YOUR INSTRUCTIONS =>
Starting at the first line of the data below, retype every line up to and including the one containing "Java là nhãn".
---
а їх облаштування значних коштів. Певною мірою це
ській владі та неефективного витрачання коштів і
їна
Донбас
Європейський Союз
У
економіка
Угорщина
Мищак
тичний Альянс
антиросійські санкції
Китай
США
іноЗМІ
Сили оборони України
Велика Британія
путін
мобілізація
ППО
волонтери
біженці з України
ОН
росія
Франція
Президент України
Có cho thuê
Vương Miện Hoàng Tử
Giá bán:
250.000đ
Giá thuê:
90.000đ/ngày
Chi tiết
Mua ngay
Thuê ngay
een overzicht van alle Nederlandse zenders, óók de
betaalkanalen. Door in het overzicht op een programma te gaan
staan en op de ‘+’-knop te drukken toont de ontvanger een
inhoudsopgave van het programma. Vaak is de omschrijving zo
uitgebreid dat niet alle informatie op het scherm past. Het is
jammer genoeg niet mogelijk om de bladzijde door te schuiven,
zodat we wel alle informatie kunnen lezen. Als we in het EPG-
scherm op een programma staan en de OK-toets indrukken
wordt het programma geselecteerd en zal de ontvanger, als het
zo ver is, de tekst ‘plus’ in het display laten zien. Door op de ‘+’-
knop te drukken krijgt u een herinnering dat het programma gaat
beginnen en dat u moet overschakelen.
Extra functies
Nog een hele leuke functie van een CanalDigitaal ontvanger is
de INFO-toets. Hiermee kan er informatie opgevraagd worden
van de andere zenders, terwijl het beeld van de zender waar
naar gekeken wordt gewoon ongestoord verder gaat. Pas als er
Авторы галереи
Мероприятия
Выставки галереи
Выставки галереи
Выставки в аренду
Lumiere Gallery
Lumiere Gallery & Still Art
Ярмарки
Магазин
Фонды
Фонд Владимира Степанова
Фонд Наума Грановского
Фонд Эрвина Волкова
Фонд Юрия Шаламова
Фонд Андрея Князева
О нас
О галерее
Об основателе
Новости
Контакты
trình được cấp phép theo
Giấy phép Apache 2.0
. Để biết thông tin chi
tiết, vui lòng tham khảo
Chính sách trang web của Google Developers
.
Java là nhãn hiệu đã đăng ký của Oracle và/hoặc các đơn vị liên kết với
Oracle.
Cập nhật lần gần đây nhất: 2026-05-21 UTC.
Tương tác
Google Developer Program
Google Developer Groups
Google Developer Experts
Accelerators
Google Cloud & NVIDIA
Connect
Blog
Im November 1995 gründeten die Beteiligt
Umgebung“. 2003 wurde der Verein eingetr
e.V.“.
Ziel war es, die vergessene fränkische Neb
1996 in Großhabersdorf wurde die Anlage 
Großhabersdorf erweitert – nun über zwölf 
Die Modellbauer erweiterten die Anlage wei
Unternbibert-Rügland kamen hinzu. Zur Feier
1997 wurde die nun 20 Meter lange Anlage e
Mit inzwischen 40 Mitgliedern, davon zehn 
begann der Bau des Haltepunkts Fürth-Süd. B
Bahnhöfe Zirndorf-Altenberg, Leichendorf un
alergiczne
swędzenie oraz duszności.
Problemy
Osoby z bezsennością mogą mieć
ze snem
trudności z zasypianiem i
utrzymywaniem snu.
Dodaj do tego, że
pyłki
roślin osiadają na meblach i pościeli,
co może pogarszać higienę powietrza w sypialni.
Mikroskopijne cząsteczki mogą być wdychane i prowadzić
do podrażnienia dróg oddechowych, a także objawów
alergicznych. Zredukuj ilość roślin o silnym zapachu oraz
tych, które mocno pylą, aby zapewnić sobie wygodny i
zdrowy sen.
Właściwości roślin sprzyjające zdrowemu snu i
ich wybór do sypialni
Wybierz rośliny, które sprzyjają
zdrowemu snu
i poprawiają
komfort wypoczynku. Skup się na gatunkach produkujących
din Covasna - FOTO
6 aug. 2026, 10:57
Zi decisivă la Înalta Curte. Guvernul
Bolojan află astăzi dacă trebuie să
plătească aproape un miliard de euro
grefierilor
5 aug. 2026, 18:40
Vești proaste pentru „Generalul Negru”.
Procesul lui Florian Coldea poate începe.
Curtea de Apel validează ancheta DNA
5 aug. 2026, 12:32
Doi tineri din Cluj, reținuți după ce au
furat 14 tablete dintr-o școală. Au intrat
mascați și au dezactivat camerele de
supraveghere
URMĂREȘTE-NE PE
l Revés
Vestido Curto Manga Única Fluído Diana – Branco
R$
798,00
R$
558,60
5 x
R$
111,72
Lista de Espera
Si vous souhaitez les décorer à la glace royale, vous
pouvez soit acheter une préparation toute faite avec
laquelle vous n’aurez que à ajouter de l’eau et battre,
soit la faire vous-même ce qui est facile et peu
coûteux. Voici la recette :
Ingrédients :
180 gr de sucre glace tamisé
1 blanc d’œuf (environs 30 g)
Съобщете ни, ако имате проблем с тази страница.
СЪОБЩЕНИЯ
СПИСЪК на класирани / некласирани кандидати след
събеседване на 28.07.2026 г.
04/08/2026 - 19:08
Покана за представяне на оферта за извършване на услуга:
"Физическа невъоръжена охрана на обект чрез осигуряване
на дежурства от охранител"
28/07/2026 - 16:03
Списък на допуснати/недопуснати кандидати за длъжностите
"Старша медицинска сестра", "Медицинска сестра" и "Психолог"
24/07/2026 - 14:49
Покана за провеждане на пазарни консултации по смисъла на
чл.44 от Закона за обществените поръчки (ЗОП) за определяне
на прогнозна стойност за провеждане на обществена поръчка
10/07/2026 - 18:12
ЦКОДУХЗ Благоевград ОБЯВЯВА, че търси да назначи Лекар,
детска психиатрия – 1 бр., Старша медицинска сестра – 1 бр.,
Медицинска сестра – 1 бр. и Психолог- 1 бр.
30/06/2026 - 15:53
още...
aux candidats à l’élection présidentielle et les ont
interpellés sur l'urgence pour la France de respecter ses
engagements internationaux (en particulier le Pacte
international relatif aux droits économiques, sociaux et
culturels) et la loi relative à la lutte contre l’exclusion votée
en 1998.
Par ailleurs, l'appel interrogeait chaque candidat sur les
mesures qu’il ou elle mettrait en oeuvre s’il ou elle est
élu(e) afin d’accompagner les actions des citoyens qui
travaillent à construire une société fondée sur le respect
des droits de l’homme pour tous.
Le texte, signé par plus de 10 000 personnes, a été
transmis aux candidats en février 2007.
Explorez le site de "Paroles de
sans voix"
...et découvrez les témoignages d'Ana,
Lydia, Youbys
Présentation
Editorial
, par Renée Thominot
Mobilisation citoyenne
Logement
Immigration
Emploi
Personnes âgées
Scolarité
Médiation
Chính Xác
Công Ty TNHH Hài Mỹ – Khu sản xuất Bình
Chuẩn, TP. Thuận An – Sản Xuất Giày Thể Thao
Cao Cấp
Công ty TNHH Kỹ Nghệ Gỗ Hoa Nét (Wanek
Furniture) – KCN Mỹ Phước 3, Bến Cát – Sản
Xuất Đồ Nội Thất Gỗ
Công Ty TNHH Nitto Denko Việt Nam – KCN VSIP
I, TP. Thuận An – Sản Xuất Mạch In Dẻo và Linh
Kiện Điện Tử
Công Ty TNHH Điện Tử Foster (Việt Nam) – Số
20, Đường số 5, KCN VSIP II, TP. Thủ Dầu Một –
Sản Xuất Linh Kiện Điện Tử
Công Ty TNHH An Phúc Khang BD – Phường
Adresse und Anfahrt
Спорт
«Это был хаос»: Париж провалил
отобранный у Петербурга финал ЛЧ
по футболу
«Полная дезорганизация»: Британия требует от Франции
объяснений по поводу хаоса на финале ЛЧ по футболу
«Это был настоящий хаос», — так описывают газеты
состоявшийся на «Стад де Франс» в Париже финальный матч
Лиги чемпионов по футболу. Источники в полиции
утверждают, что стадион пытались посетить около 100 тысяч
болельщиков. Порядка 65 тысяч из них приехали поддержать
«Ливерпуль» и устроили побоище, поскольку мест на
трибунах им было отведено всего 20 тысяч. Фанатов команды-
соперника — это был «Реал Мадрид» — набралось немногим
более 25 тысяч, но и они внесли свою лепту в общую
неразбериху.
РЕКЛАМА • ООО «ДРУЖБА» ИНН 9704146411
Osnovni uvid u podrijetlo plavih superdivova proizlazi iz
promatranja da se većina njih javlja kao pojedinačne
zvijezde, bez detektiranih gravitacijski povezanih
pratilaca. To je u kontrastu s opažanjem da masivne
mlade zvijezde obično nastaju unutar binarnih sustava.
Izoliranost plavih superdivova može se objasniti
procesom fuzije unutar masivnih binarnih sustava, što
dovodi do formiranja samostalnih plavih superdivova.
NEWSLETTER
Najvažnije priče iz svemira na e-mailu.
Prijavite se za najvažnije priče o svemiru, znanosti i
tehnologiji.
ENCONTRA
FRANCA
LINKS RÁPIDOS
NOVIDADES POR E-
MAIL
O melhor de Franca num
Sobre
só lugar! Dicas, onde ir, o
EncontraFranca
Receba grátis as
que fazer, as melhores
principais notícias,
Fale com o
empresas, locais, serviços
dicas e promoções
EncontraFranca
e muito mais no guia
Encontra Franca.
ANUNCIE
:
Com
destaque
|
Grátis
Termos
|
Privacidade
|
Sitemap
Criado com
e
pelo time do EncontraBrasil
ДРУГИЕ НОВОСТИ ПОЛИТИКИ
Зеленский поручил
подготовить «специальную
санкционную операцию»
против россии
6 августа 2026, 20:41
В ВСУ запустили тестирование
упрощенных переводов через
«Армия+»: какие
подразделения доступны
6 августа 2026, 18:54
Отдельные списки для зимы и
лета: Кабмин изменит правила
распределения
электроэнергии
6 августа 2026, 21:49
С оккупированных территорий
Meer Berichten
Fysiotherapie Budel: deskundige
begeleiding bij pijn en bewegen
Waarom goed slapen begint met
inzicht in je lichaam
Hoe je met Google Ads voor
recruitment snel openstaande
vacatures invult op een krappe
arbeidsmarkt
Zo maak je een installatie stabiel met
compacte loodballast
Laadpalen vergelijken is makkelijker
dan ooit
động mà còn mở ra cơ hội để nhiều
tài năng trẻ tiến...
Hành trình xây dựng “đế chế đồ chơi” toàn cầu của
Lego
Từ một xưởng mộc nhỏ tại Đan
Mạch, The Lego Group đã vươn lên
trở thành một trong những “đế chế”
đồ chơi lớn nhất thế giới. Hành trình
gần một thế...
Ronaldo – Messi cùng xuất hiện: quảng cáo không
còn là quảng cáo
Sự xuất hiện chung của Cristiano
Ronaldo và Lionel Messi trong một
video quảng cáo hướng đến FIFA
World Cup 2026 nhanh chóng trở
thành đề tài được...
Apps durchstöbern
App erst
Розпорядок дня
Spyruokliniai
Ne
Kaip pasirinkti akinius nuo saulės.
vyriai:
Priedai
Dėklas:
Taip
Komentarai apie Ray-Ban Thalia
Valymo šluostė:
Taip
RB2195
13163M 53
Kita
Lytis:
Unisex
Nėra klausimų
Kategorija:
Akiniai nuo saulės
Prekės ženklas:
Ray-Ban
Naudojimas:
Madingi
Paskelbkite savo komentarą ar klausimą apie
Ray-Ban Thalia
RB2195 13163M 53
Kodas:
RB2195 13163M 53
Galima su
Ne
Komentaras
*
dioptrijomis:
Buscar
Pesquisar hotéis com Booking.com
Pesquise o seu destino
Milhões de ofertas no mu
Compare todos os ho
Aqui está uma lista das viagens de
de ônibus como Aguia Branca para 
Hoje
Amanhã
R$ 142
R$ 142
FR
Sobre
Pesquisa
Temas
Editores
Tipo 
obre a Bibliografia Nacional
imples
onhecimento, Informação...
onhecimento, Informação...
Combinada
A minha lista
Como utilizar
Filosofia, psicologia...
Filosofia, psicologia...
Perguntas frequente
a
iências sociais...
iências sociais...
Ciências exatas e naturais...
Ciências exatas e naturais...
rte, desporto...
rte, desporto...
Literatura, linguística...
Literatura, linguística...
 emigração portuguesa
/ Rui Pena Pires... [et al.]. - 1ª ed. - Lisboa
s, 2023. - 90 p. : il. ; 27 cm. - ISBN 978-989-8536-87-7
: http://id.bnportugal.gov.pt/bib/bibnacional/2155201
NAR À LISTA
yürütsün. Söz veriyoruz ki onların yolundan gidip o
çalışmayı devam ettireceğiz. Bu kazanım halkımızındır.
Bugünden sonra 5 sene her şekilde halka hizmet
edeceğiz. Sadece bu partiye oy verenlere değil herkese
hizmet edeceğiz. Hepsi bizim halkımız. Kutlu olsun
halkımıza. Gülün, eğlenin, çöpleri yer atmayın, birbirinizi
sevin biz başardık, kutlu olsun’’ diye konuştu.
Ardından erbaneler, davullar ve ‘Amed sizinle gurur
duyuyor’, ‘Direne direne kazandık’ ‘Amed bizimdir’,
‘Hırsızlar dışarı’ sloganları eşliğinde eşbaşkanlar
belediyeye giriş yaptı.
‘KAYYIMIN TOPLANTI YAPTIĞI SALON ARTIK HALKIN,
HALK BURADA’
---
RESPONSE BELOW =>
а їх облаштування значних коштів. Певною мірою це
ській владі та неефективного витрачання коштів і
їна
Донбас
Європейський Союз
У
економіка
Угорщина
Мищак
тичний Альянс
антиросійські санкції
Китай
США
іноЗМІ
Сили оборони України
Велика Британія
путін
мобілізація
ППО
волонтери
біженці з України
ОН
росія
Франція
Президент України
Có cho thuê
Vương Miện Hoàng Tử
Giá bán:
250.000đ
Giá thuê:
90.000đ/ngày
Chi tiết
Mua ngay
Thuê ngay
een overzicht van alle Nederlandse zenders, óók de
betaalkanalen. Door in het overzicht op een programma te gaan
staan en op de ‘+’-knop te drukken toont de ontvanger een
inhoudsopgave van het programma. Vaak is de omschrijving zo
uitgebreid dat niet alle informatie op het scherm past. Het is
jammer genoeg niet mogelijk om de bladzijde door te schuiven,
zodat we wel alle informatie kunnen lezen. Als we in het EPG-
scherm op een programma staan en de OK-toets indrukken
wordt het programma geselecteerd en zal de ontvanger, als het
zo ver is, de tekst ‘plus’ in het display laten zien. Door op de ‘+’-
knop te drukken krijgt u een herinnering dat het programma gaat
beginnen en dat u moet overschakelen.
Extra functies
Nog een hele leuke functie van een CanalDigitaal ontvanger is
de INFO-toets. Hiermee kan er informatie opgevraagd worden
van de andere zenders, terwijl het beeld van de zender waar
naar gekeken wordt gewoon ongestoord verder gaat. Pas als er
Авторы галереи
Мероприятия
Выставки галереи
Выставки галереи
Выставки в аренду
Lumiere Gallery
Lumiere Gallery & Still Art
Ярмарки
Магазин
Фонды
Фонд Владимира Степанова
Фонд Наума Грановского
Фонд Эрвина Волкова
Фонд Юрия Шаламова
Фонд Андрея Князева
О нас
О галерее
Об основателе
Новости
Контакты
trình được cấp phép theo
Giấy phép Apache 2.0
. Để biết thông tin chi
tiết, vui lòng tham khảo
Chính sách trang web của Google Developers
.
Java là nhãn hiệu đã đăng ký của Oracle và/hoặc các đơn vị liên kết với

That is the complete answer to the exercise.